Formats are basically different content types. They allow publishers to enter information into different fields depending on what content type they are looking to publish on GOV.UK.

We have about 140 GOV.UK formats across different publishing applications such as Whitehall, Mainstream and Specialist Publisher. More than half are present in Whitehall, which is the most complex of all the publishing applications. This includes about 100,000 pieces of content published using the Publications format and about 3500 document collections.

What are templates?

We define templates as different ways of displaying content on GOV.UK, such as tax manuals, news articles by departments, press releases and over 140 more.
The diagram below illustrates the way content was published on GOV.UK and made viewable to users prior to migration.

Pre-Migration: data is stored in each individual application database
Pre-Migration: data is stored in each individual application database

The steps involved are:

  1. Publishers use formats to place content, images, attachments and other information into a specific layout such as a news article.
  2. The created content for each format is stored against each publishing application’s database, for example news article content will be stored in the Whitehall database.
  3. This is then rendered by frontend apps to our various templates, making it viewable to our users.
  4. There is currently a 1 to 1 relationship with formats and templates, so there are over 140 formats and 140 templates on GOV.UK.

Why do we need to reduce templates?

To make consistent improvements on existing templates we need to update 140 templates and over 20 frontend applications. This requires extensive knowledge of our architecture and leads to duplication of work for our developers and designers, slowing down the process of iterating on GOV.UK.

Template consolidation aims to reduce design and frontend duplication and complexity, making it simpler and faster for us to iterate. This will pave the way for exciting improvements in the future.

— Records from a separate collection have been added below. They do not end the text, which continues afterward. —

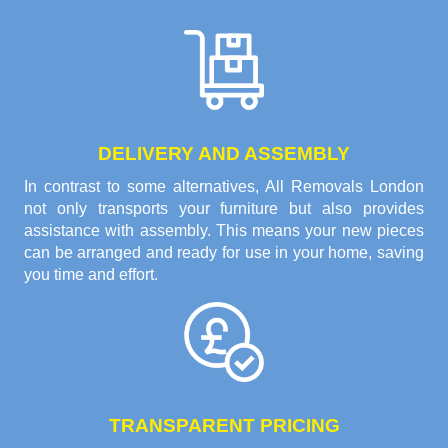
DELIVERY AND ASSEMBLY
In contrast to some alternatives, All Removals London
not only transports your furniture but also provides
assistance with assembly. This means your new pieces
can be arranged and ready for use in your home, saving
you time and effort.
TRANSPARENT PRICING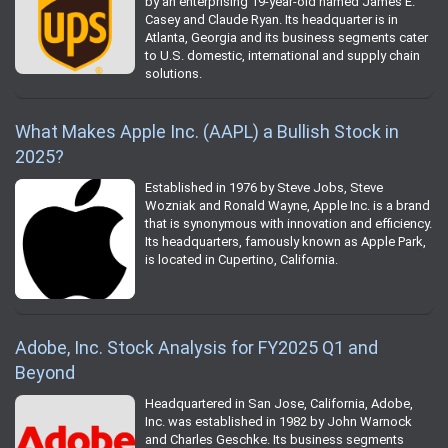
by an enterprising 19-year-old named James E.
Casey and Claude Ryan. Its headquarter is in
Atlanta, Georgia and its business segments cater
to U.S. domestic, international and supply chain
solutions.
What Makes Apple Inc. (AAPL) a Bullish Stock in
2025?
Established in 1976 by Steve Jobs, Steve
Wozniak and Ronald Wayne, Apple Inc. is a brand
that is synonymous with innovation and efficiency.
Its headquarters, famously known as Apple Park,
is located in Cupertino, California.
Adobe, Inc. Stock Analysis for FY2025 Q1 and
Beyond
Headquartered in San Jose, California, Adobe,
Inc. was established in 1982 by John Warnock
and Charles Geschke. Its business segments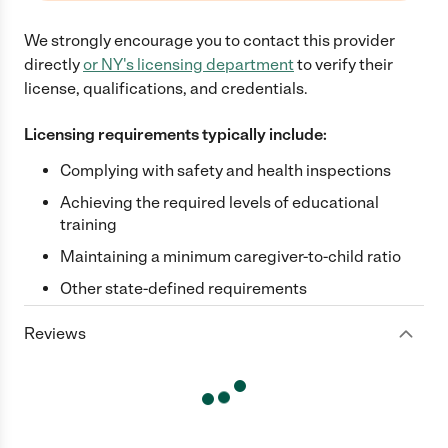
We strongly encourage you to contact this provider
directly
or
NY
's licensing department
to verify their
license, qualifications, and credentials.
Licensing requirements typically include:
Complying with safety and health inspections
Achieving the required levels of educational
training
Maintaining a minimum caregiver-to-child ratio
Other state-defined requirements
Reviews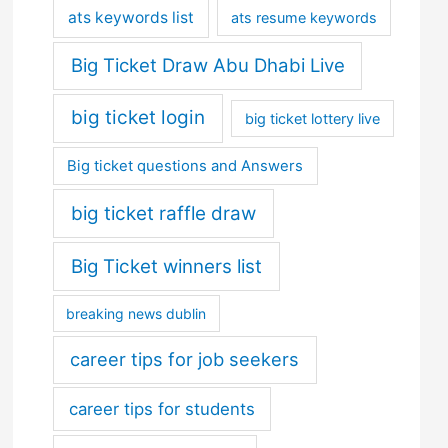
ats keywords list
ats resume keywords
Big Ticket Draw Abu Dhabi Live
big ticket login
big ticket lottery live
Big ticket questions and Answers
big ticket raffle draw
Big Ticket winners list
breaking news dublin
career tips for job seekers
career tips for students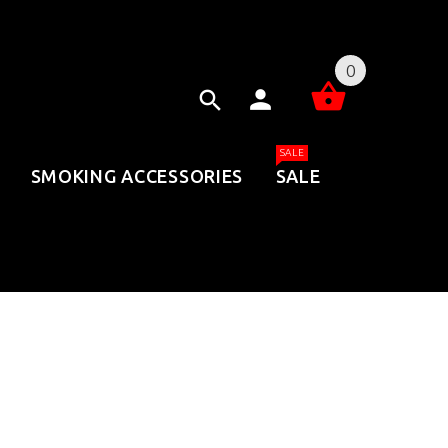
0
SALE
SMOKING ACCESSORIES
SALE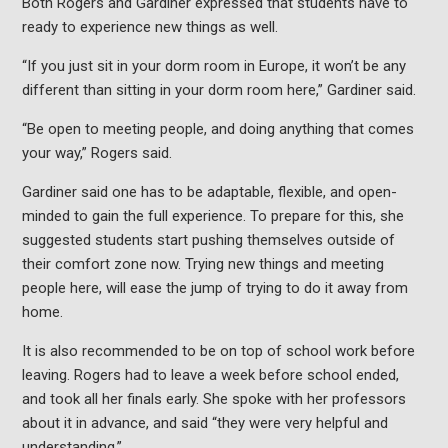
Both Rogers and Gardiner expressed that students have to
ready to experience new things as well.
“If you just sit in your dorm room in Europe, it won’t be any
different than sitting in your dorm room here,” Gardiner said.
“Be open to meeting people, and doing anything that comes
your way,” Rogers said.
Gardiner said one has to be adaptable, flexible, and open-
minded to gain the full experience. To prepare for this, she
suggested students start pushing themselves outside of
their comfort zone now. Trying new things and meeting
people here, will ease the jump of trying to do it away from
home.
It is also recommended to be on top of school work before
leaving. Rogers had to leave a week before school ended,
and took all her finals early. She spoke with her professors
about it in advance, and said “they were very helpful and
understanding.”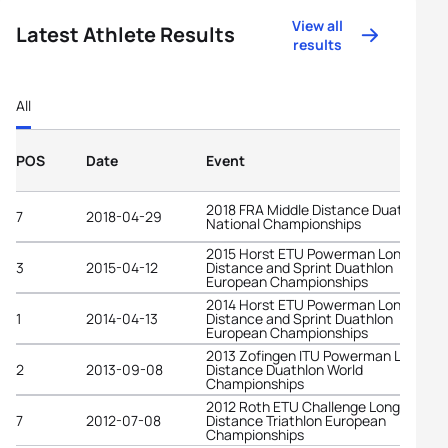
View all
Latest Athlete Results
results
All
POS
Date
Event
2018 FRA Middle Distance Duathlon
7
2018-04-29
National Championships
2015 Horst ETU Powerman Long
3
2015-04-12
Distance and Sprint Duathlon
European Championships
2014 Horst ETU Powerman Long
1
2014-04-13
Distance and Sprint Duathlon
European Championships
2013 Zofingen ITU Powerman Long
2
2013-09-08
Distance Duathlon World
Championships
2012 Roth ETU Challenge Long
7
2012-07-08
Distance Triathlon European
Championships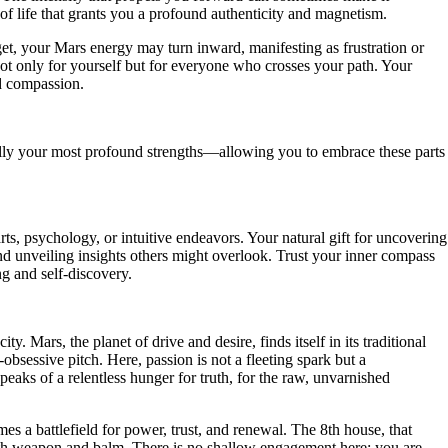
of life that grants you a profound authenticity and magnetism.
get, your Mars energy may turn inward, manifesting as frustration or
ot only for yourself but for everyone who crosses your path. Your
nd compassion.
ally your most profound strengths—allowing you to embrace these parts
ts, psychology, or intuitive endeavors. Your natural gift for uncovering
nd unveiling insights others might overlook. Trust your inner compass
ng and self-discovery.
 Mars, the planet of drive and desire, finds itself in its traditional
-obsessive pitch. Here, passion is not a fleeting spark but a
eaks of a relentless hunger for truth, for the raw, unvarnished
es a battlefield for power, trust, and renewal. The 8th house, that
both weapon and balm. There is no shallow engagement here; you are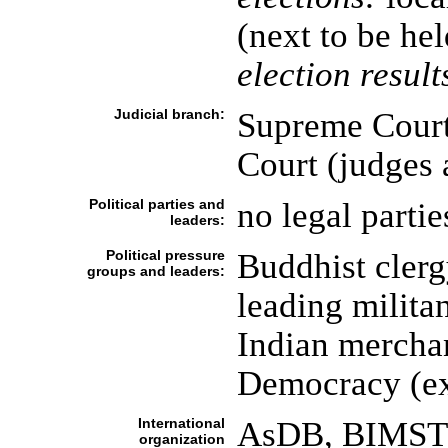
(next to be he
election result
Judicial branch:
Supreme Court
Court (judges
Political parties and
no legal partie
leaders:
Political pressure
Buddhist clerg
groups and leaders:
leading milita
Indian mercha
Democracy (ex
International
AsDB, BIMSTE
organization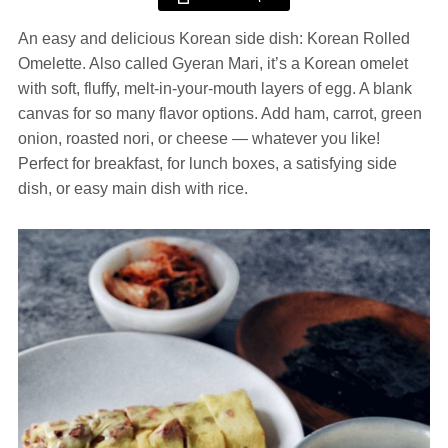
An easy and delicious Korean side dish: Korean Rolled
Omelette. Also called Gyeran Mari, it’s a Korean omelet
with soft, fluffy, melt-in-your-mouth layers of egg. A blank
canvas for so many flavor options. Add ham, carrot, green
onion, roasted nori, or cheese — whatever you like!
Perfect for breakfast, for lunch boxes, a satisfying side
dish, or easy main dish with rice.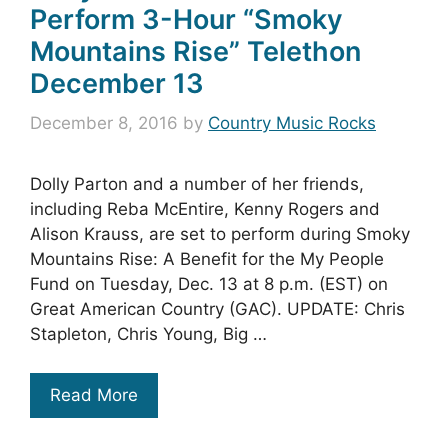
Perform 3-Hour “Smoky
Mountains Rise” Telethon
December 13
December 8, 2016
by
Country Music Rocks
Dolly Parton and a number of her friends,
including Reba McEntire, Kenny Rogers and
Alison Krauss, are set to perform during Smoky
Mountains Rise: A Benefit for the My People
Fund on Tuesday, Dec. 13 at 8 p.m. (EST) on
Great American Country (GAC). UPDATE: Chris
Stapleton, Chris Young, Big …
Read More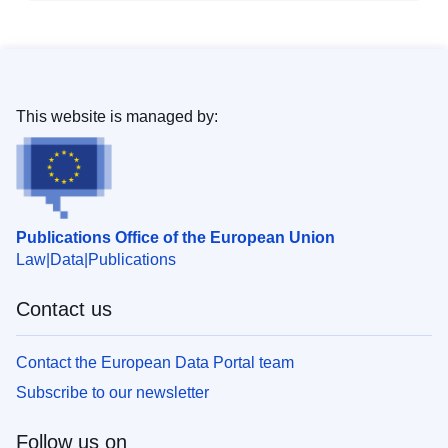
This website is managed by:
Publications Office of the European Union
Law
Data
Publications
Contact us
Contact the European Data Portal team
Subscribe to our newsletter
Follow us on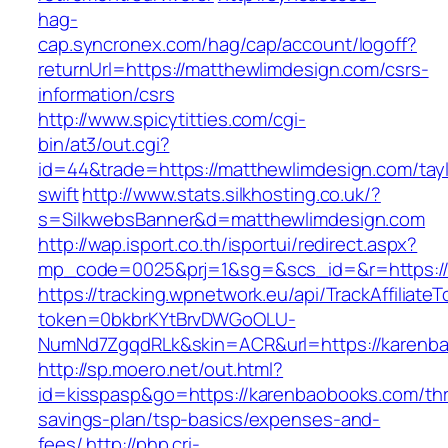
hag-
cap.syncronex.com/hag/cap/account/logoff?
returnUrl=https://matthewlimdesign.com/csrs-
information/csrs
http://www.spicytitties.com/cgi-
bin/at3/out.cgi?
id=44&trade=https://matthewlimdesign.com/tayl
swift
http://www.stats.silkhosting.co.uk/?
s=SilkwebsBanner&d=matthewlimdesign.com
http://wap.isport.co.th/isportui/redirect.aspx?
mp_code=0025&prj=1&sg=&scs_id=&r=https://
https://tracking.wpnetwork.eu/api/TrackAffiliate
token=0bkbrKYtBrvDWGoOLU-
NumNd7ZgqdRLk&skin=ACR&url=https://karenb
http://sp.moero.net/out.html?
id=kisspasp&go=https://karenbaobooks.com/thri
savings-plan/tsp-basics/expenses-and-
fees/
http://php.cri-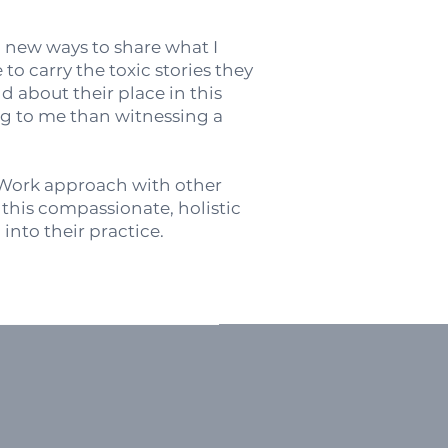
g new ways to share what I
o carry the toxic stories they
d about their place in this
ing to me than witnessing a
.
s Work approach with other
e this compassionate, holistic
into their practice.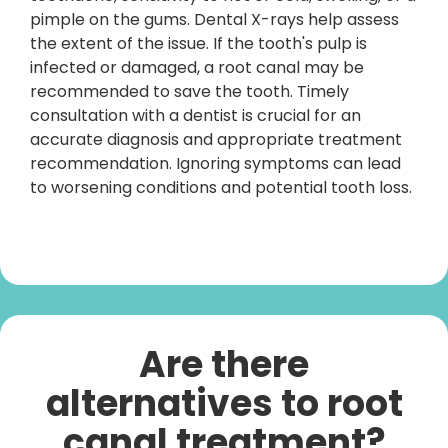
pimple on the gums. Dental X-rays help assess
the extent of the issue. If the tooth's pulp is
infected or damaged, a root canal may be
recommended to save the tooth. Timely
consultation with a dentist is crucial for an
accurate diagnosis and appropriate treatment
recommendation. Ignoring symptoms can lead
to worsening conditions and potential tooth loss.
Are there
alternatives to root
canal treatment?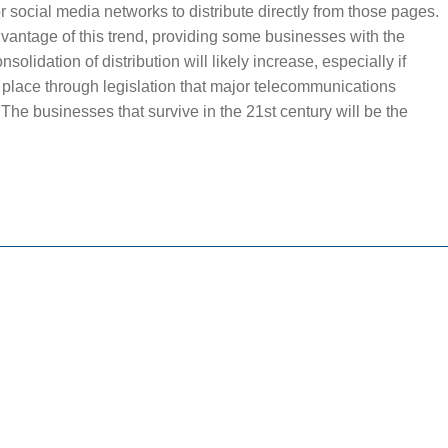
jor social media networks to distribute directly from those pages.
vantage of this trend, providing some businesses with the
nsolidation of distribution will likely increase, especially if
 place through legislation that major telecommunications
The businesses that survive in the 21st century will be the
.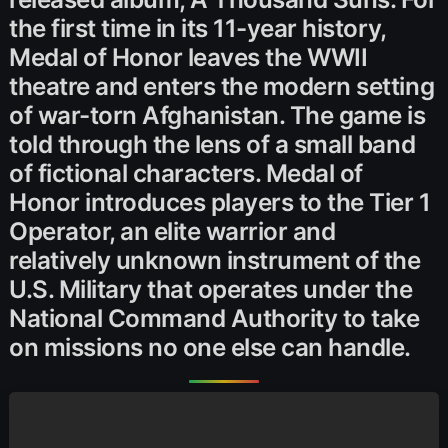
the first time in its 11-year history,
Medal of Honor leaves the WWII
theatre and enters the modern setting
of war-torn Afghanistan. The game is
told through the lens of a small band
of fictional characters. Medal of
Honor introduces players to the Tier 1
Operator, an elite warrior and
relatively unknown instrument of the
U.S. Military that operates under the
National Command Authority to take
on missions no one else can handle.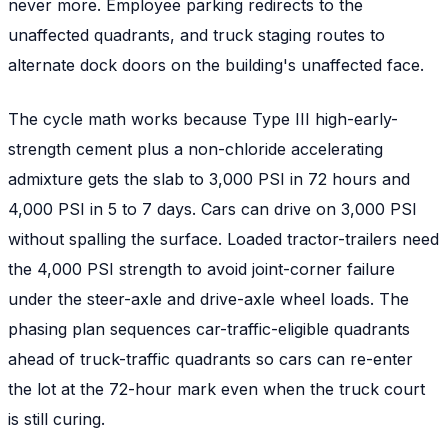
never more. Employee parking redirects to the
unaffected quadrants, and truck staging routes to
alternate dock doors on the building's unaffected face.
The cycle math works because Type III high-early-
strength cement plus a non-chloride accelerating
admixture gets the slab to 3,000 PSI in 72 hours and
4,000 PSI in 5 to 7 days. Cars can drive on 3,000 PSI
without spalling the surface. Loaded tractor-trailers need
the 4,000 PSI strength to avoid joint-corner failure
under the steer-axle and drive-axle wheel loads. The
phasing plan sequences car-traffic-eligible quadrants
ahead of truck-traffic quadrants so cars can re-enter
the lot at the 72-hour mark even when the truck court
is still curing.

How does the format migration work tie in with template consolidation?

For all formats which have already been migrated to the publishing platform (for example Specialist Publisher and some Whitehall formats such as detailed guides), the content is stored in a centralised place called the content store.

 Post template consolidation and format migration: fewer templates and a centralised content store for all content
Post template consolidation and format migration: fewer templates and a centralised content store for all content

The migration programme, by creating the content store, is making it simpler to consume content by the frontend. This means template consolidation can focus on reducing the number of templates and begin to untangle the frontend architecture and make consistent template designs.

However, we’ll not be reducing the number of formats or changing the publisher workflow for publishers. Our focus is on GOV.UK frontend and making this simpler.

Making GOV.UK open and accountable

As GOV.UK aims to make government more open, both template consolidation and the migration programme are creating an architecture that allow us to do this in an iterative and easy way. We hope to respond to changing needs and contribute to making GOV.UK its own archive with this work.